Is a Commercial property owner responsible if the tenant’s dog bites someone on the premises?

December 15, 2015 6:26 pm Published by

Portillo v. Aiassa, 27 Cal. App. 4th 1128, 32 Cal. Rptr.2d 755(1994).

Can you sue and win if the owner of a commercial property if the tenant’s dog bites you?


Is a Commercial property owner responsible if the tenant’s dog bites someone on the premises?


Are you responsible if your tenant’s dog on a commercial property bites someone?



Plaintiff Anthony Portillo was attacked and injured bya dog. He filed a lawsuit against defendants John Kim and Henry Aiassa. On June 21, 1989, Plaintiff Anthony Portillo delivered beer to Race Street Liquors. John Kim was doing business as Race Street Liquors. As plaintiff was leaving the store, he was attacked by Kim’s dog. The dog bit plaintiff on the scrotum and lacerated the scrotum, and caused him to fall. As a result of the fall, Plaintiff injured his knee and back. Defendant Aiassa owned the building where defendant John Kim was operating the Race Street Liquors store. The lease renewed on July 18, 1988. Defendant Aiassa did not conduct an inspection of the premises prior to renewing the lease. The dog attacked and injured Mary Florez two weeks before the lease was renewed on July 18, 1988. There was a sign warning of the dog. There was a copy of a newspaper article about Defendant Kim’s dog posted near the door of the store. The article was entitled, “Guard dog not amused by joke.” The article was dated January 14, 1986. The article displayed a picture of the dog with its paws on the store counter and its mouth open as if he were about to attack. The article referred to the dog as “..a furry juggernaut, replete with iron trap jaws, razor sharp fangs and a rotten disposition.” The article discussed the dog’s recent attack on an attempted robber in the store.


When a person has a duty to exercise reasonable care in the inspection of dangerous conditions on their property there is generally liability even if the owner is not aware of the dangerous condition. The owner has an affirmative duty to inspect the property or take other measures to determine the condition of the property.

To determine if a landlord has met the standard of care in the management of his property the criteria is to determine the likelihood of injury, the probable severity of the injury, the burden on the owner of reducing or avoiding the risk, and the degree of control the owner has over the risk creating defect.

To determine if the owner owes a duty in particular case the factors considered are the foreseeabilty of harm, the degree of certainty that plaintiff suffered injury, the connection between the owner’s conduct and the injury suffered, the moral blame attached to the owners conduct, the policy of preventing harm in the future, the extent of the burden on the owner, the consequences to the community of imposing a duty to exercise care with resulting liability for breaching that duty, and also the availability of insurance for the risk involved.

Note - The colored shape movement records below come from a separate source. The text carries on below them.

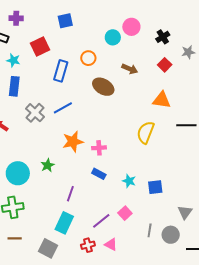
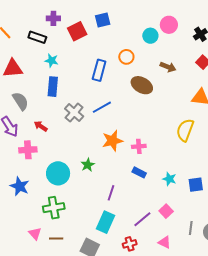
red square: (40, 47) -> (77, 31), moved
pink triangle: (111, 245) -> (165, 242), moved

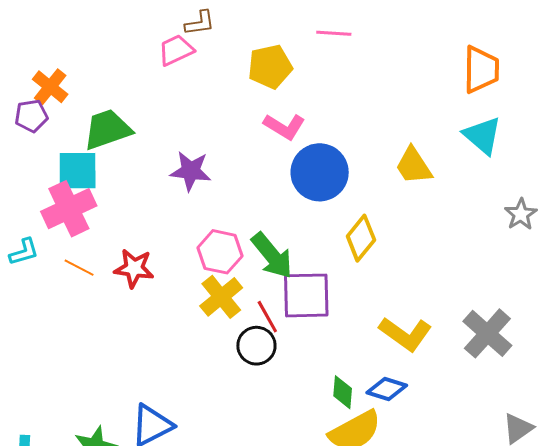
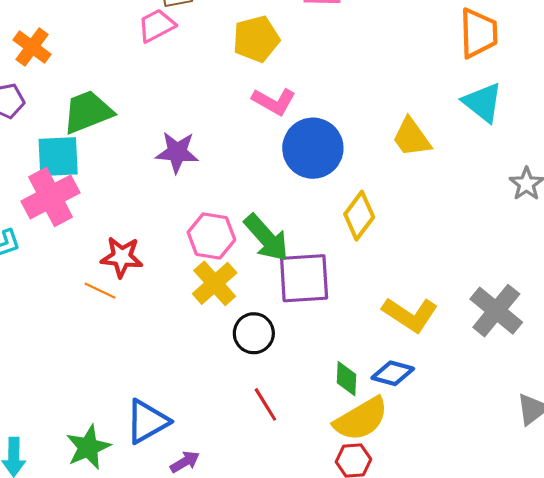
orange cross: (50, 87) -> (32, 47), moved
orange line: (79, 268) -> (100, 291), moved
red line: (267, 317) -> (265, 404), moved

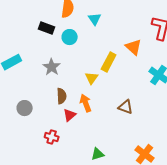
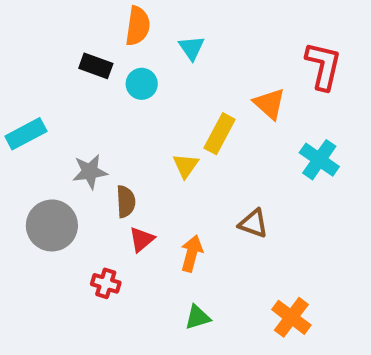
gray star: (52, 67) -> (90, 172), moved, turned 30
orange arrow: (86, 103) -> (192, 253), moved, turned 36
gray circle: (25, 108) -> (52, 225), size x1.6

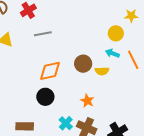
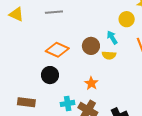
cyan arrow: (112, 53) -> (112, 38), moved, turned 32
orange diamond: (50, 71) -> (57, 50), turned 30
cyan cross: (66, 123) -> (68, 103), turned 32

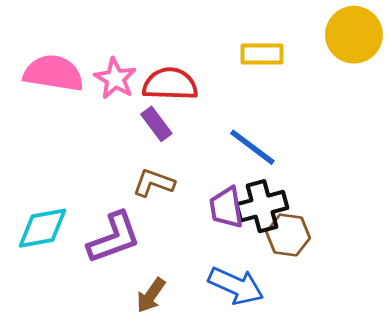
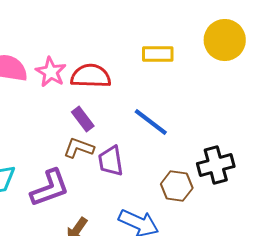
purple rectangle: (156, 124) -> (83, 119), moved
black cross: (262, 206) -> (216, 165), moved
purple trapezoid: (226, 208) -> (111, 161), moved

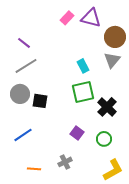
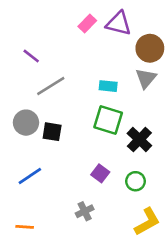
gray line: (26, 66) -> (51, 86), moved
cyan rectangle: (83, 66) -> (108, 86), turned -56
green square: (83, 92) -> (108, 120), turned 30
orange line: (34, 169) -> (25, 227), moved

Requiring the owner to inspect the property would not impose a significant burden on him. The risk of harm to the public outweighs the value of a particular tenant on the premises. If the landlord chooses to keep the tenant, there is insurance available to reimburse injury victims. The owner did not exercise reasonable care in the inspection of the premises, he did not ask about the dog’s history, why the sign had been posted, if the newspaper article accurately portrayed the dog’s disposition, if the dog could be insured, and if someone other that the tenant’s family could attest to the dog’s disposition. If he had done so, he would have known the dog was dangerous.